An extractor went out to the home where the bees have been for several years to relocate them, but the aggressive bees wouldn’t allow it.
Bee Extractor has a difficult time removing about a Million Killer Bees from Home in the Eastside pic.twitter.com/srcsiP8k0t
— KFOX14 Photogs (@KFOX14Photogs) April 10, 2018
Our sister-station, CBS4, reported about the homeowner’s problem with these bees on Monday. Reporter Ashley Claster got a look at the beehive Monday in the Mission Estates community, and the bees were everywhere around her.
The bee specialist estimates there are almost 1 million Africanized bees living in the walls and the roof of the house. An older couple currently lives in the home and they said the beehive has been in their walls for three years. But now the bees are getting mean and the homeowners are worried about the neighbors, their pets and their children, who walk right past this house every day after school.
On Tuesday morning, bee specialist Pyong Livingston tried to extract the hive. He said he doesn’t want to kill the bees, just move them out of the area. But his work Tuesday made the bees mad. KFOX14 photojournalist, Rudy Reyes, got stung at least eight times when he was recording video of the crew trying to remove the hive.
“I went on top of the roof. I went there with my camera and he was with his helper,” Reyes said. “As soon as they got there and opened the roof, the shingles from the roof, it was, like, believe me, it was like a horror movie– seeing this swarm of bees just coming out in a black cloud. Within seconds, I started getting stung by bees. I got two in the eye, in the head, and I just went into my unit. Even though I went into my unit, I still got bees inside my unit.”
“They’re mixed breeds — Africanized and European together. So, they are hybrids and they are maybe 20, 30 times more aggressive than regular honeybees,” Livingston said. “We were swarmed. We found that, as soon as we opened a little area, we thought there were maybe 20,000 bees. It turns out to be over 100,000 bees. So they swarmed us and they started biting me all over, even with the suits.”
The street is blocked off, but our crew saw children walking right past the cone barriers on their way home from school.

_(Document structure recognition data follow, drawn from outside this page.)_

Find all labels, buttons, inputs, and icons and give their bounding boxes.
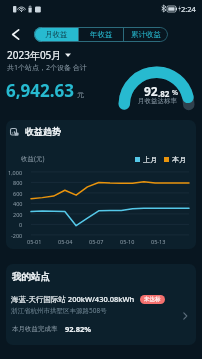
staticText: -200: [11, 232, 23, 239]
staticText: 400: [13, 200, 23, 207]
staticText: 200: [13, 211, 23, 218]
staticText: 本月收益完成率: [12, 325, 58, 333]
staticText: 我的站点: [12, 271, 50, 283]
staticText: %: [172, 88, 178, 98]
staticText: 月收益达标率: [138, 97, 177, 105]
staticText: 收益趋势: [25, 126, 61, 137]
staticText: 05-13: [151, 238, 166, 245]
button[interactable]: Back: [5, 24, 25, 44]
staticText: 0: [19, 221, 23, 228]
staticText: 2023年05月: [7, 48, 62, 62]
button[interactable]: 海蓝-天行国际站 200kW/430.08kWh: [6, 290, 196, 324]
button[interactable]: 年收益: [79, 27, 123, 42]
staticText: 600: [13, 190, 23, 197]
staticText: 收益(元): [21, 154, 45, 163]
staticText: 共1个站点，2个设备 合计: [7, 63, 87, 73]
staticText: 月收益: [45, 30, 68, 39]
staticText: 800: [13, 179, 23, 186]
staticText: 上月: [143, 155, 157, 164]
staticText: 92.82%: [65, 324, 92, 334]
staticText: 海蓝-天行国际站 200kW/430.08kWh: [11, 294, 135, 304]
staticText: 05-01: [27, 238, 42, 245]
staticText: 元: [77, 90, 84, 99]
staticText: 05-07: [89, 238, 104, 245]
button[interactable]: 累计收益: [124, 27, 168, 42]
staticText: 05-10: [120, 238, 135, 245]
staticText: 年收益: [90, 30, 113, 39]
button[interactable]: 月收益: [34, 27, 78, 42]
staticText: 本月: [172, 155, 186, 164]
staticText: 累计收益: [131, 30, 161, 39]
staticText: 05-04: [58, 238, 73, 245]
staticText: 2:24: [181, 4, 196, 14]
staticText: .82: [158, 88, 170, 99]
staticText: 浙江省杭州市拱墅区丰源路508号: [11, 306, 107, 315]
staticText: 1,000: [8, 169, 23, 176]
staticText: 6,942.63: [6, 79, 74, 102]
staticText: 92: [144, 83, 158, 99]
staticText: 未达标: [144, 296, 161, 303]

The city of El Paso said the bees are not the city’s responsibility. The city said the homeowner is responsible for calling a beekeeper to relocate them or exterminate them.

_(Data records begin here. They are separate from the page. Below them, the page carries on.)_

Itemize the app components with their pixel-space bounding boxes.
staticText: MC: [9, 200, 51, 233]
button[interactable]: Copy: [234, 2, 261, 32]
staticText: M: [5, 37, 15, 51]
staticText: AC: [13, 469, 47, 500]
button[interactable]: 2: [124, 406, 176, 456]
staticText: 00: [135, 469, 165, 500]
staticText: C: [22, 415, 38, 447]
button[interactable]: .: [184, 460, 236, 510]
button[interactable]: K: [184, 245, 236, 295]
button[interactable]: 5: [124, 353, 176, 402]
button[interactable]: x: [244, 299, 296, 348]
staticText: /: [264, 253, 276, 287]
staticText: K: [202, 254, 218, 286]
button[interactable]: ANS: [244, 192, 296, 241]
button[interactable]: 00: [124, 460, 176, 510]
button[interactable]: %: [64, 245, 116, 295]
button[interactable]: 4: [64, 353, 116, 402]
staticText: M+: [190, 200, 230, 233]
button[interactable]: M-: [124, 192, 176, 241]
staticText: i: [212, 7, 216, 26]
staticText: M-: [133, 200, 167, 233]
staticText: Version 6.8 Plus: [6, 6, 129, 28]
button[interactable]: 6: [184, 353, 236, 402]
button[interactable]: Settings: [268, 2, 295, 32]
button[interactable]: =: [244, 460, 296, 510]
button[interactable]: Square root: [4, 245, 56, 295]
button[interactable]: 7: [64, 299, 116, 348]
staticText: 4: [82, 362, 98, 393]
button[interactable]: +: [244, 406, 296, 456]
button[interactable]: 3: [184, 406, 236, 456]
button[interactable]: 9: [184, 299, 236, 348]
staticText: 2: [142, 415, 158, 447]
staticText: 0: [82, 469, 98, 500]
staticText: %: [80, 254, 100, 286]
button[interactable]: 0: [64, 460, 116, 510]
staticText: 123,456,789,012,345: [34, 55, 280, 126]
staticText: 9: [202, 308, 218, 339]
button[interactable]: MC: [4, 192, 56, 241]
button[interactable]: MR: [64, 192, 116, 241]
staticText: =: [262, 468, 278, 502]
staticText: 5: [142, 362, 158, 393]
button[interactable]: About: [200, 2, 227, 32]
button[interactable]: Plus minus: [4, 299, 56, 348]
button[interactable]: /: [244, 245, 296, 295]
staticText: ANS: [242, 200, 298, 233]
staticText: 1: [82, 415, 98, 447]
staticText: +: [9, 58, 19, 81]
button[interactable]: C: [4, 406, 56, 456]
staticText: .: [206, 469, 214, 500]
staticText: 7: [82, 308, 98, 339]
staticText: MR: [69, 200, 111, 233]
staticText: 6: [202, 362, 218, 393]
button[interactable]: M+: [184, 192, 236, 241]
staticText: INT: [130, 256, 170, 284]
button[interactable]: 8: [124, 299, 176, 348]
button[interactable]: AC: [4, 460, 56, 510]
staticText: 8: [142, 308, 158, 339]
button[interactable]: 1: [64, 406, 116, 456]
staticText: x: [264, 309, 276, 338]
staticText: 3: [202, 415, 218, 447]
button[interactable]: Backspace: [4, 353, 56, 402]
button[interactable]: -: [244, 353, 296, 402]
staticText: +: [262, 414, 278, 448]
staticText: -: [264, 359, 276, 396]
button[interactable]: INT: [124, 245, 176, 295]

The bee specialist removed a large chunk of the hive Tuesday, but there are still bees left. Murphy will have to fix the roof and walls after the specialist is done.
“They’ll remove the bees for a price, but then I have to get a contractor to rebuild the wall and the roof,” Murphy said.
“And that’s something you can’t afford?” CBS4 reporter Ashley Claster asked.
“Absolutely not,” Murphy said.
“They are an elderly couple. Their budget is extremely low,” said neighbor Martin Edgar, who has seen bees on his property. “They also take care of a special-needs (person). I know that their medical bills are way up there.”
Murphy and her neighbors said the bees need to be taken care of now, before someone gets hurt.
“Hopefully, somebody in El Paso can please help, step up and help,” Edgar said.